Wherever a line below holds the word "wichtig", copy that line.

Extracted page text data:
*** Block opens ***

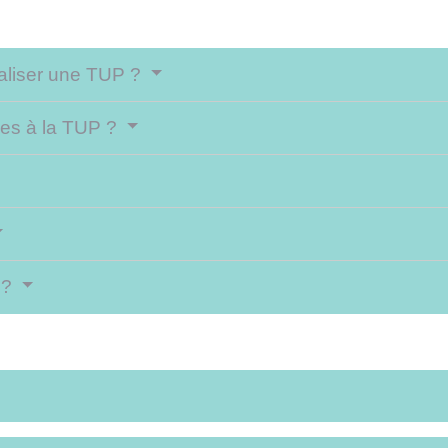
éaliser une TUP ?
bles à la TUP ?
 ?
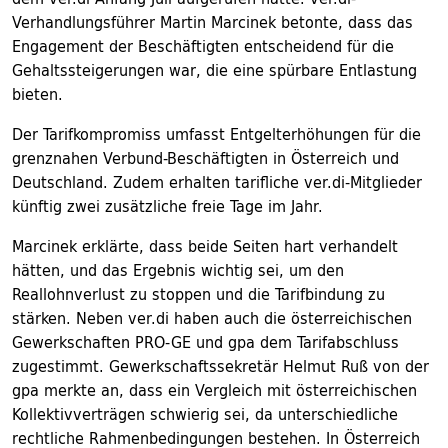
Verhandlungsführer Martin Marcinek betonte, dass das
Engagement der Beschäftigten entscheidend für die
Gehaltssteigerungen war, die eine spürbare Entlastung
bieten.
Der Tarifkompromiss umfasst Entgelterhöhungen für die
grenznahen Verbund-Beschäftigten in Österreich und
Deutschland. Zudem erhalten tarifliche ver.di-Mitglieder
künftig zwei zusätzliche freie Tage im Jahr.
Marcinek erklärte, dass beide Seiten hart verhandelt
hätten, und das Ergebnis wichtig sei, um den
Reallohnverlust zu stoppen und die Tarifbindung zu
stärken. Neben ver.di haben auch die österreichischen
Gewerkschaften PRO-GE und gpa dem Tarifabschluss
zugestimmt. Gewerkschaftssekretär Helmut Ruß von der
gpa merkte an, dass ein Vergleich mit österreichischen
Kollektivverträgen schwierig sei, da unterschiedliche
rechtliche Rahmenbedingungen bestehen. In Österreich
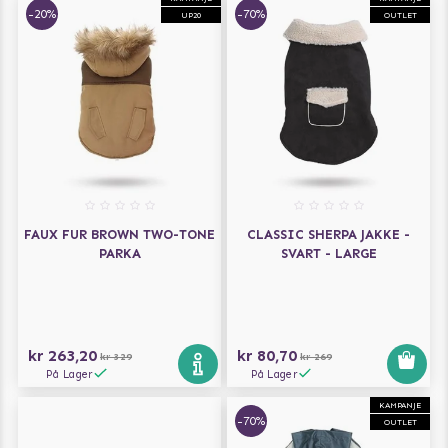
-20%
-70%
UP20
OUTLET
FAUX FUR BROWN TWO-TONE
CLASSIC SHERPA JAKKE -
PARKA
SVART - LARGE
kr 263,20
kr 80,70
kr 329
kr 269
På Lager
På Lager
KAMPANJE
-70%
OUTLET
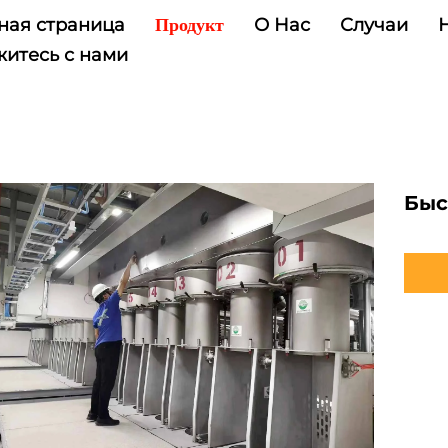
ная страница
О Нас
Случаи
Продукт
итесь с нами
Быс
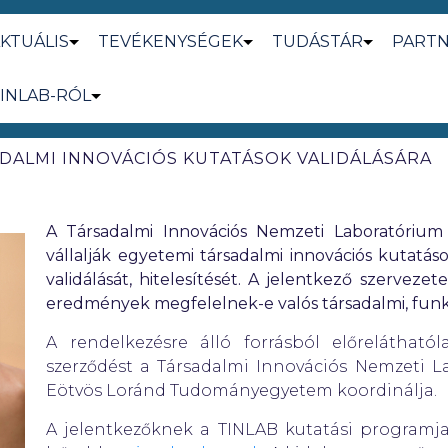
KTUÁLIS
TEVÉKENYSÉGEK
TUDÁSTÁR
PART
INLAB-RÓL
DALMI INNOVÁCIÓS KUTATÁSOK VALIDÁLÁSÁRA
A Társadalmi Innovációs Nemzeti Laboratórium
vállalják egyetemi társadalmi innovációs kutatá
validálását, hitelesítését. A jelentkező szerveze
eredmények megfelelnek-e valós társadalmi, fun
A rendelkezésre álló forrásból előrelátható
szerződést a Társadalmi Innovációs Nemzeti 
Eötvös Loránd Tudományegyetem koordinálja.
A jelentkezőknek a TINLAB kutatási programja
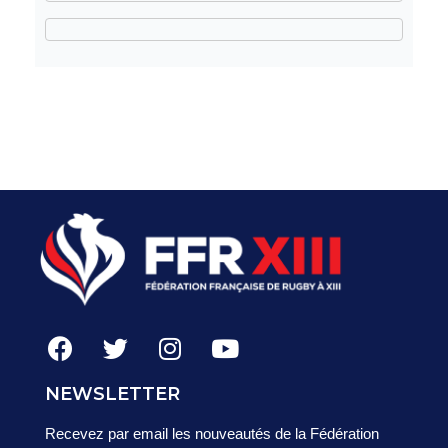
NEWSLETTER
Recevez par email les nouveautés de la Fédération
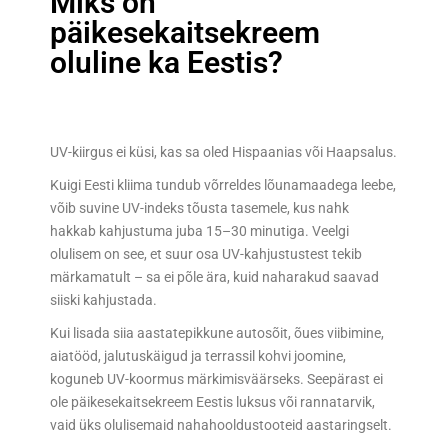
Miks on
päikesekaitsekreem
oluline ka Eestis?
UV-kiirgus ei küsi, kas sa oled Hispaanias või Haapsalus.
Kuigi Eesti kliima tundub võrreldes lõunamaadega leebe,
võib suvine UV-indeks tõusta tasemele, kus nahk
hakkab kahjustuma juba 15–30 minutiga. Veelgi
olulisem on see, et suur osa UV-kahjustustest tekib
märkamatult – sa ei põle ära, kuid naharakud saavad
siiski kahjustada.
Kui lisada siia aastatepikkune autosõit, õues viibimine,
aiatööd, jalutuskäigud ja terrassil kohvi joomine,
koguneb UV-koormus märkimisväärseks. Seepärast ei
ole päikesekaitsekreem Eestis luksus või rannatarvik,
vaid üks olulisemaid nahahooldustooteid aastaringselt.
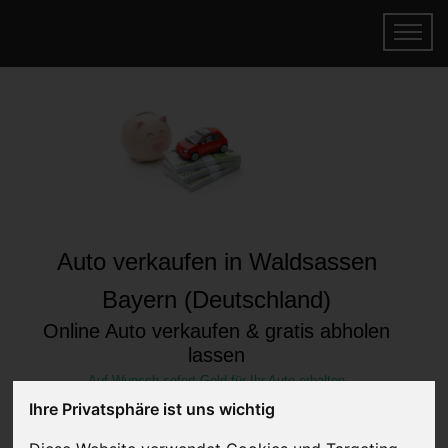
Auto verkaufen in Waldsassen
Bayern (Deutschland)
Online Auto verkaufen & gratis abholen
lassen
Auf Wunsch sofort Geld für Ihr Auto erhalten
Ihre Privatsphäre ist uns wichtig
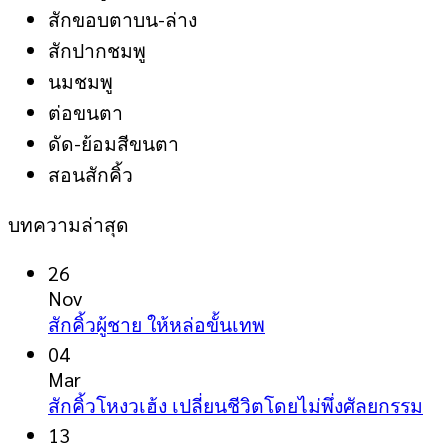
สักขอบตาบน-ล่าง
สักปากชมพู
นมชมพู
ต่อขนตา
ดัด-ย้อมสีขนตา
สอนสักคิ้ว
บทความล่าสุด
26
Nov
No
สักคิ้วผู้ชาย ให้หล่อขั้นเทพ
Comments
04
on
Mar
สัก
No
สักคิ้วโหงวเฮ้ง เปลี่ยนชีวิตโดยไม่พึ่งศัลยกรรม
คิ้ว
Co
13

*** Block closes ***

RESULT OF THIS EXERCISE –
hätten, und das Ergebnis wichtig sei, um den
Ihre Privatsphäre ist uns wichtig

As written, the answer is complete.